In the data below, one line contains "ponudu. Tu su" and a later one contains "koja za 2024. iznosi 4,2%. Zapravo, Niš". Print both, with every line between them, exactly and alone.

--------------------------------

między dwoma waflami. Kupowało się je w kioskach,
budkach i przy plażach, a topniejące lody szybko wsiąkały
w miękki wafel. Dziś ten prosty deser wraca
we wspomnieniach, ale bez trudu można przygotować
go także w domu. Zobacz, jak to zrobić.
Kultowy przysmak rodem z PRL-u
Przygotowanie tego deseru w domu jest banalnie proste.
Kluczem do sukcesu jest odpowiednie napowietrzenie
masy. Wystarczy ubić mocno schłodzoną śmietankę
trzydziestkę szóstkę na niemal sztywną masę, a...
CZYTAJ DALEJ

--------------------------------

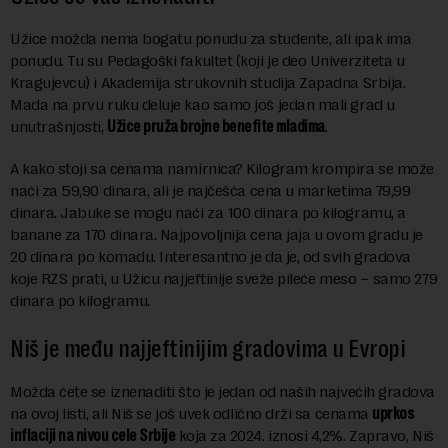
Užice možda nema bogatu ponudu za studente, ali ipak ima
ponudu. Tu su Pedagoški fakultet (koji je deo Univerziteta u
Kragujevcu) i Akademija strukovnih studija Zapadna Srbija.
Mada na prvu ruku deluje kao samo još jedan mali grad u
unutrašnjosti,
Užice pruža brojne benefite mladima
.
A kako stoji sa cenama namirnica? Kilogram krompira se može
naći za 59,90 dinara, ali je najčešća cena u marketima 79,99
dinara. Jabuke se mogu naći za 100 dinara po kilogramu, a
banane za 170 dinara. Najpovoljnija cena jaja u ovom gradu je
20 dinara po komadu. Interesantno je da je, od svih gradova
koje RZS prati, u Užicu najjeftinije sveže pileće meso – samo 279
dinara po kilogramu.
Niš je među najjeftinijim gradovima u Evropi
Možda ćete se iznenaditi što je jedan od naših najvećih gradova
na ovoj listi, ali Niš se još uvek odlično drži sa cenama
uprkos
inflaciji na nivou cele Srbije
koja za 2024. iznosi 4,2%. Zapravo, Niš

--------------------------------

### [Output of the exercise]
ponudu. Tu su Pedagoški fakultet (koji je deo Univerziteta u
Kragujevcu) i Akademija strukovnih studija Zapadna Srbija.
Mada na prvu ruku deluje kao samo još jedan mali grad u
unutrašnjosti,
Užice pruža brojne benefite mladima
.
A kako stoji sa cenama namirnica? Kilogram krompira se može
naći za 59,90 dinara, ali je najčešća cena u marketima 79,99
dinara. Jabuke se mogu naći za 100 dinara po kilogramu, a
banane za 170 dinara. Najpovoljnija cena jaja u ovom gradu je
20 dinara po komadu. Interesantno je da je, od svih gradova
koje RZS prati, u Užicu najjeftinije sveže pileće meso – samo 279
dinara po kilogramu.
Niš je među najjeftinijim gradovima u Evropi
Možda ćete se iznenaditi što je jedan od naših najvećih gradova
na ovoj listi, ali Niš se još uvek odlično drži sa cenama
uprkos
inflaciji na nivou cele Srbije
koja za 2024. iznosi 4,2%. Zapravo, Niš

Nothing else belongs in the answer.